Aunque la declaración no detalla las «varias opciones» planteadas por May, Downing Street había asegurado que estas pasaban por fijar un límite temporal al mecanismo, una salida unilateral o el uso de tecnología para controles aduaneros desmaterializados. La UE ya descartó las dos primeras y, sobre la tercera, duda de su eficacia.

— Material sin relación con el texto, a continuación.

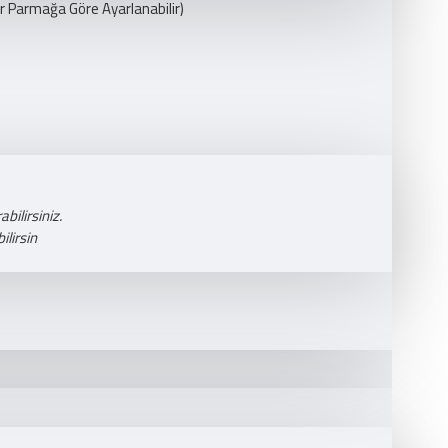
er Parmağa Göre Ayarlanabilir)
bilirsiniz.
lirsin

Vistos «los acontecimientos en Londres y la inestabilidad en el seno de la política británica estas últimas semanas», se necesita la salvaguarda, según el mandatario irlandés, Leo Varadkar.

Juncker reiteró que los 27 socios de May «no reabrirán el Acuerdo de Retirada», pero se mostró abierto a retrabajar la Declaración Política, que lo acompaña y sienta las bases de la futura relación comercial entra ambos, de cara a ser «más ambiciosos».

El gobierno británico descartó también la solución que le propuso este jueves el líder de la oposición, el laborista Jeremy Corbyn, basada en la permanencia en la unión aduanera, que incluya un acuerdo «sobre política comercial que dé voz a Reino Unido sobre los futuros acuerdos comerciales de la UE».

El presidente de la Comisión y la primera ministra acordaron reunirse a fines de febrero para hacer balance de las conversaciones. El 24 y el 25 de febrero, los mandatarios de los 28 países del bloque deben encontrarse con sus pares de la Liga Árabe en Egipto. A semanas del 'brexit', los analistas consideran cada vez más inevitable que se aplace la fecha del divorcio más allá de finales de marzo, pese a la insistencia de la primera ministra británica en respetar los plazos.

Mientras tanto, Reino Unido y la UE aceleran sus preparativos para enfrentar un divorcio sin acuerdo que, en palabras del presidente de la Eurocámara, Antonio Tajani, significaría una «catástrofe económica y humana». El Banco de Inglaterra (BoE) recortó este jueves sus previsiones de crecimiento para 2019, a causa la desaceleración económica mundial y la incertidumbre en torno al Brexit, del 1,7% al 1,2% del PIB. La Comisión Europea también rebajó sus previsiones de crecimiento de la Eurozona para 2019 del 1,9% al 1,3% del PIB a causa de la incertidumbre con Reino Unido, pero también por la situación en las principales economías europeas.